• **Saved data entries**
☆ ☆ ☆ ☆

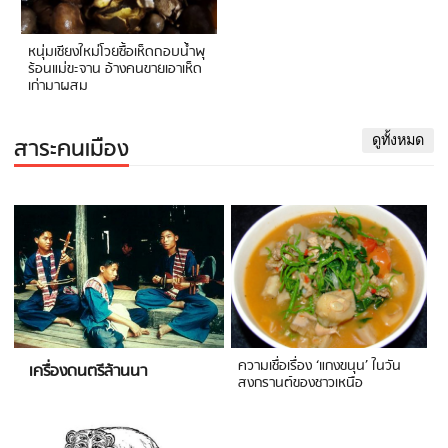
หนุ่มเชียงใหม่โวยซื้อเห็ดถอบน้ำพุ
ร้อนแม่ขะจาน อ้างคนขายเอาเห็ด
เก่ามาผสม
สาระคนเมือง
ดูทั้งหมด
ความเชื่อเรื่อง ‘แกงขนุน’ ในวัน
เครื่องดนตรีล้านนา
สงกรานต์ของชาวเหนือ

☆ ☆ ☆ ☆

• **What to do**
Extract every line from the one containing "ร้อนแม่ขะจาน อ้างคนขายเอาเห็ด" through the last line of the data, inclusive, exactly as written.

• **Expected output**
ร้อนแม่ขะจาน อ้างคนขายเอาเห็ด
เก่ามาผสม
สาระคนเมือง
ดูทั้งหมด
ความเชื่อเรื่อง ‘แกงขนุน’ ในวัน
เครื่องดนตรีล้านนา
สงกรานต์ของชาวเหนือ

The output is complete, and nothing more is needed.